Over winter break, I started learning about computer vision algorithms and working on some intro vision projects. This book has been really great for learning about it. It’s really clear and introduces both the theory and practice of computer vision.
Anyways, the project: our TreeHacks hack (we built it over 36 hours) is an image-recognition project wrapped into a tour guide application. You take a picture of some landmark around you and it tells you what the landmark is and gives you a history lesson about it. We called it Wanderlust, here’s a demo:
I worked on the top level architecture of everything and then implemented the vision system using OpenCV in Python. We have a few different sources of data and images: first, I wrote a scrapy script to grab landmarks and associated locations and descriptions off of the UNESCO world heritage sites page. The locations were passed to the Panoramio API to get a library of images for each landmark. For different cases, we also went around and took pictures of Stanford and grabbed other images manually and tagged them with our own information.
Then the cool stuff: for each image, we run OpenCV feature detectors (SIFT) and pickle these features into MongoDB along with metadata about the image (location, descriptions). To match an image, we compare the features of the image against the library (almost literally a dot product of each feature in each image), and return the associated metadata, which we serve up to the app through a flask REST API. The front-facing Android app POSTs an image to this API and gets back usable information for a map and history blurb.

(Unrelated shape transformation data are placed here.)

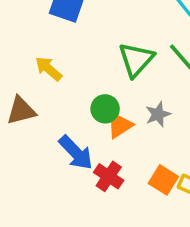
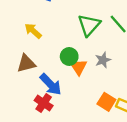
brown triangle: (21, 111) -> (26, 63), moved
orange triangle: (120, 125) -> (78, 67), turned -30
red cross: (109, 176) -> (44, 103), moved

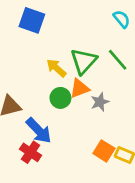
yellow arrow: (33, 31) -> (56, 68), moved
orange triangle: (78, 67) -> (79, 88), moved, turned 42

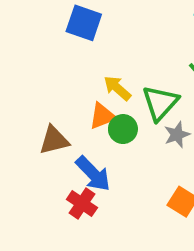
green triangle: (84, 61) -> (160, 103), moved
orange triangle: (79, 88) -> (102, 116), moved

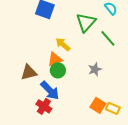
green triangle: (160, 103) -> (86, 22), moved
green circle: (123, 129) -> (58, 70), moved

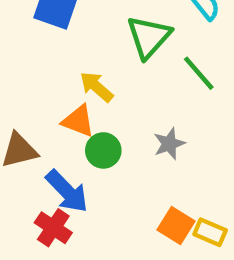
orange triangle: (55, 59) -> (78, 121), turned 42
green circle: (58, 70) -> (103, 150), moved

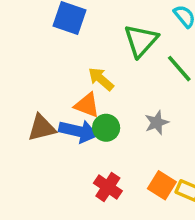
blue arrow: (67, 191) -> (78, 131), moved, turned -33
red cross: (53, 228) -> (108, 187), moved

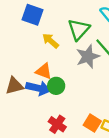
yellow arrow: (101, 79) -> (51, 41), moved
gray star: (157, 123) -> (88, 57), moved, size x1.5

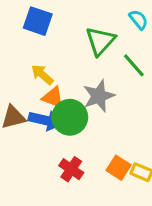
yellow arrow: (51, 41) -> (42, 75), moved
gray star: (88, 57) -> (99, 96), moved
green circle: (56, 86) -> (70, 117), size x1.5

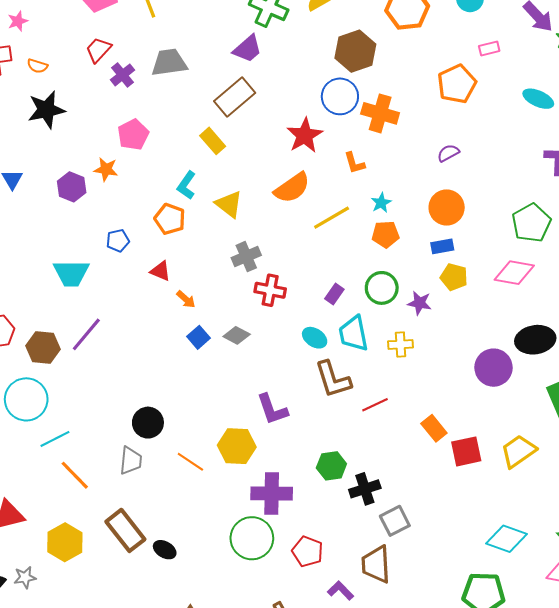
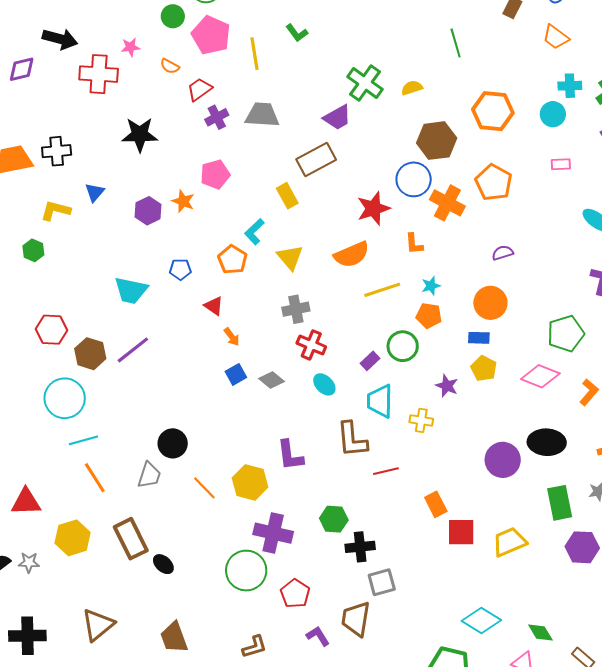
orange semicircle: (37, 66) -> (170, 66), moved
orange pentagon: (457, 84) -> (494, 183), moved, turned -30
green circle: (382, 288) -> (403, 346), moved
cyan ellipse: (315, 338) -> (324, 384), moved

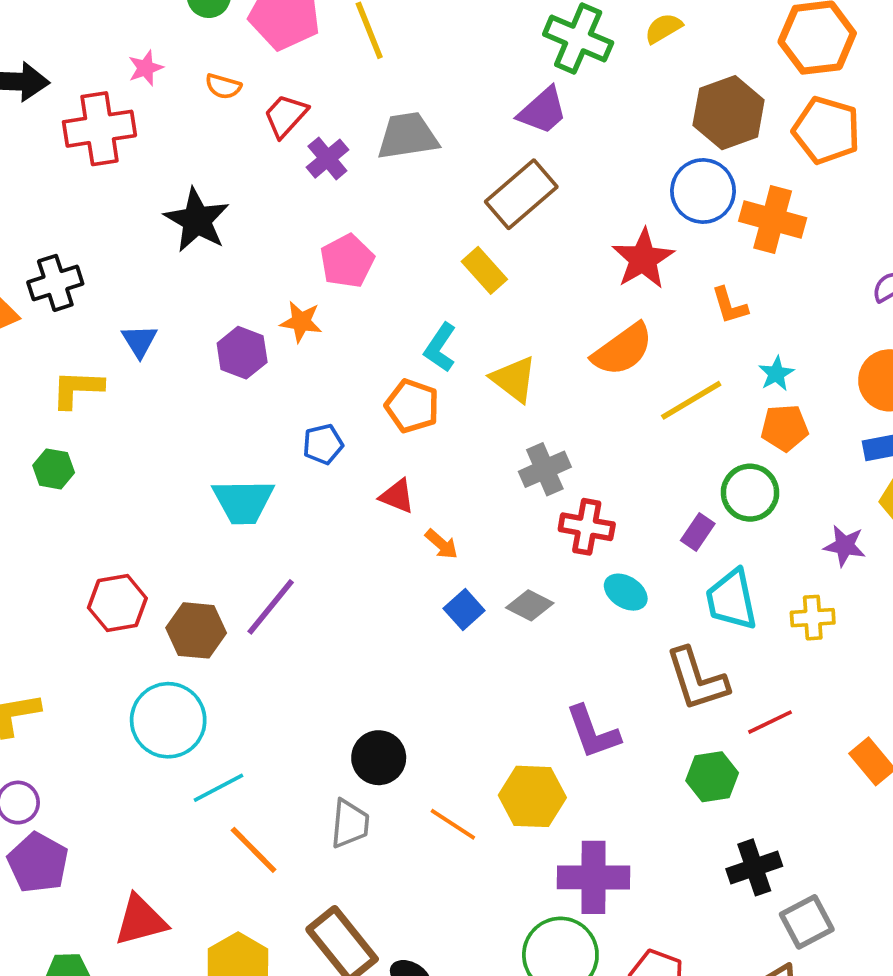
black star: (140, 135) -> (197, 220), turned -30
orange pentagon: (494, 183) -> (826, 130), moved
green hexagon: (334, 519) -> (712, 777), moved

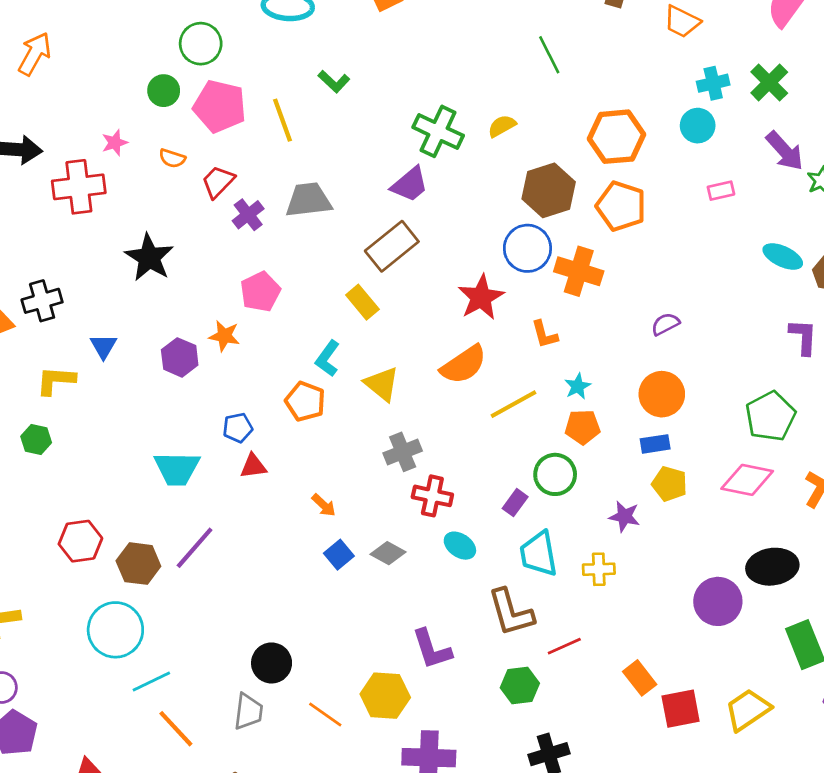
red triangle: (397, 496) -> (253, 466), moved, turned -32

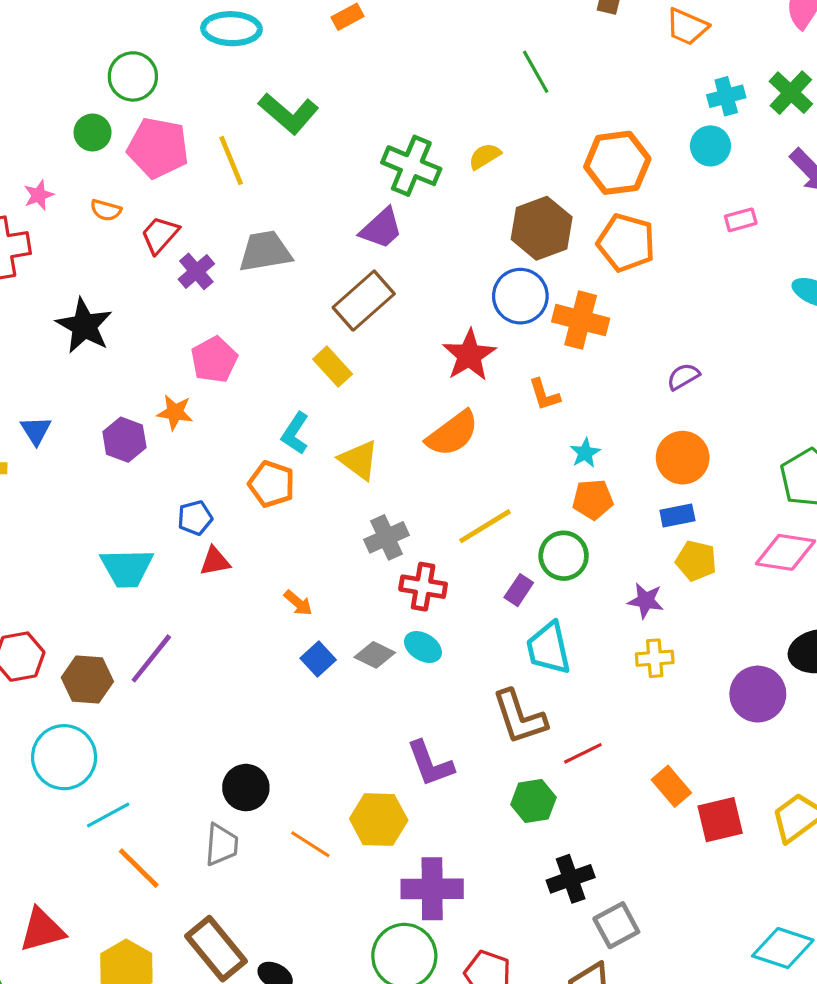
green L-shape: (334, 81) -> (289, 113), size x1.6
yellow line: (513, 404) -> (485, 526), moved
cyan ellipse: (460, 546) -> (423, 647), moved
yellow cross: (599, 569) -> (655, 658), moved

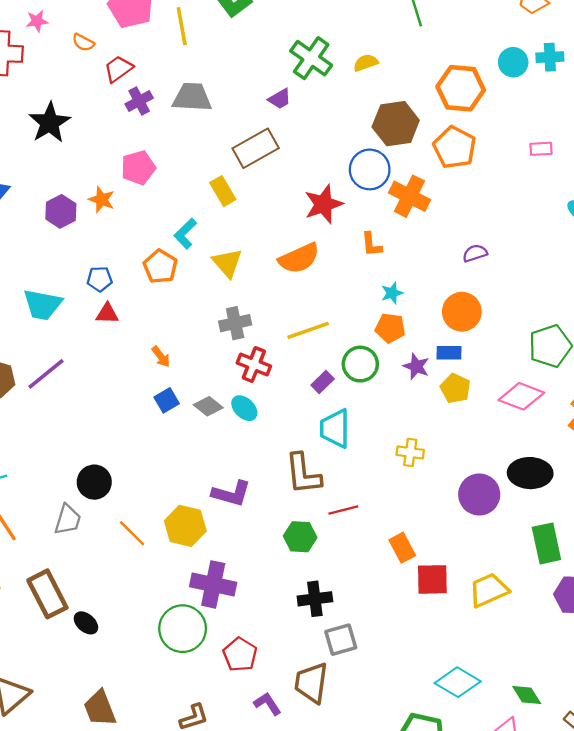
cyan circle: (710, 146) -> (513, 62), moved
purple trapezoid: (381, 228) -> (280, 99), size x0.7
purple star: (646, 601) -> (416, 366), moved
purple L-shape: (430, 764) -> (231, 494), turned -66

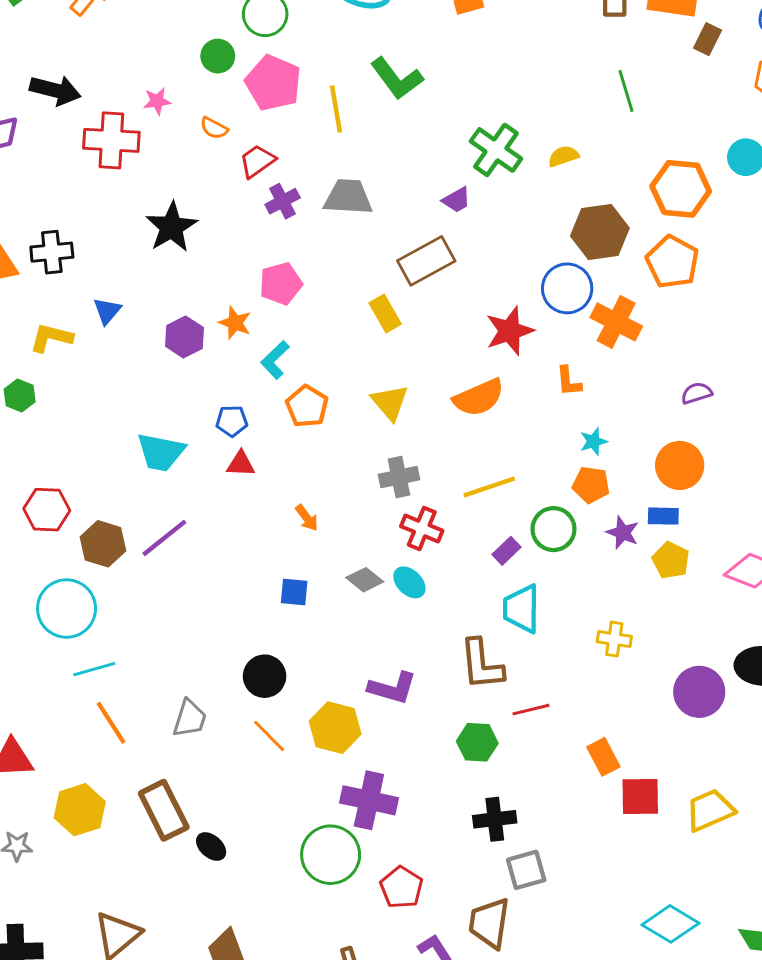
cyan L-shape: (185, 234) -> (275, 360), moved
blue square: (167, 400) -> (294, 592), moved, turned 35
black circle: (94, 482) -> (265, 676), moved

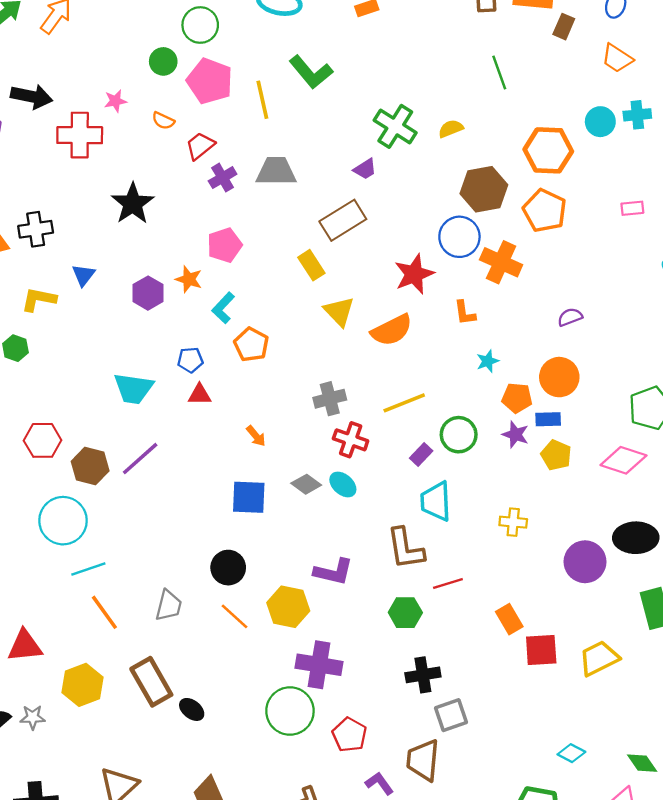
yellow triangle: (390, 402) -> (339, 311), moved
orange pentagon: (591, 485) -> (517, 398), moved
blue square: (294, 592) -> (249, 497), size x1.5
cyan diamond: (670, 924) -> (571, 753), size x0.6

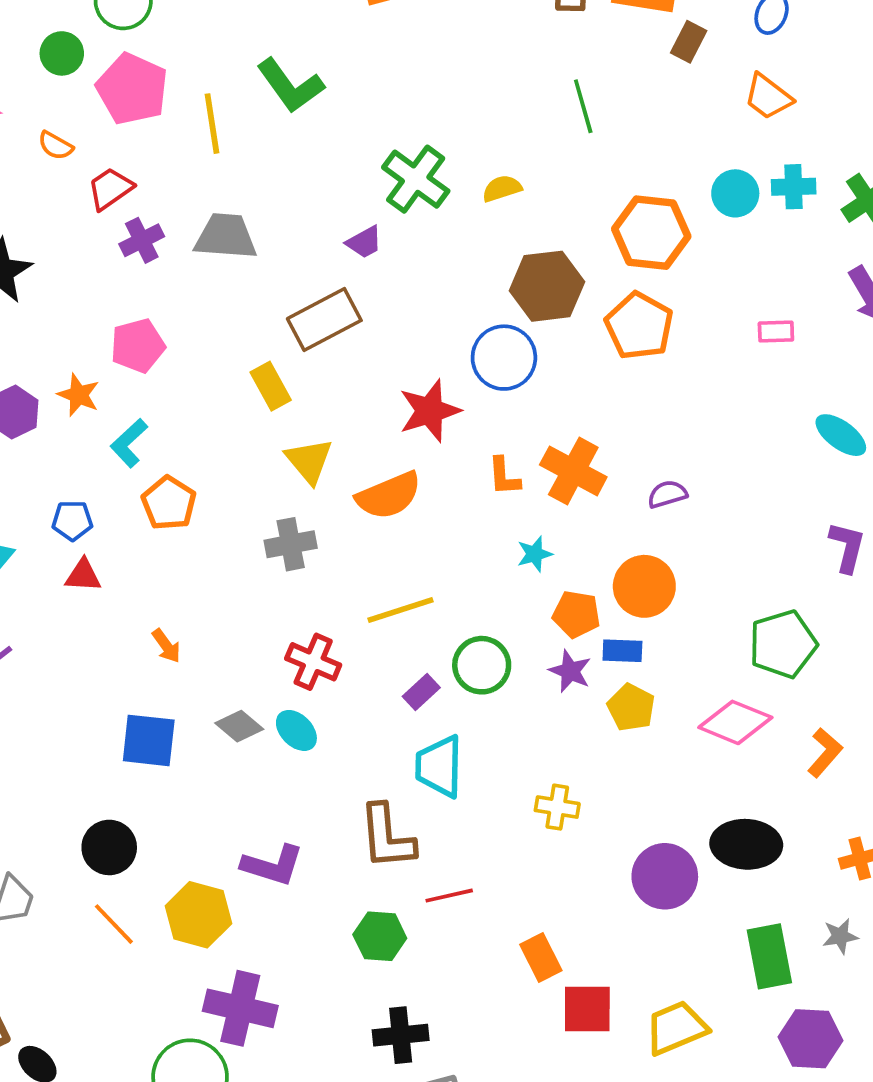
orange cross: (501, 262) -> (573, 471), moved
gray cross: (330, 399) -> (291, 544), moved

The android app remains unpublished but the REST api is directly accessible through the website, (click through to /wonders/ and try uploading a picture of the Taj Mahal!). For demoing our app, the dataset is small (~200 images) so that it runs in reasonable time, but it scales linearly to whatever size of library we would want. The quality of the image matching is far from perfect; if realtime was not an issue, this would be improved as well.
Moving forward, we got some useful feedback and had some thoughts that would make this viable:
we could easily filter for images by a rough idea of your location. Actually, because we’re using MongoDB (which supports queries by geolocation) and we already have location data, this would be almost trivial to implement. This means we could have millions of images condensed into features and stuffed into MongoDB, but only have to search through on the order of hundreds to actually match an image.
cheat. Instead of the very best matching image, present a few of the best matches and let the user choose which they want to learn more about.
moving to PCA-SIFT or some other feature descriptor algorithm might improve the vision system accuracy itself
Fun times! Looking forward to many more image recognition projects in the future.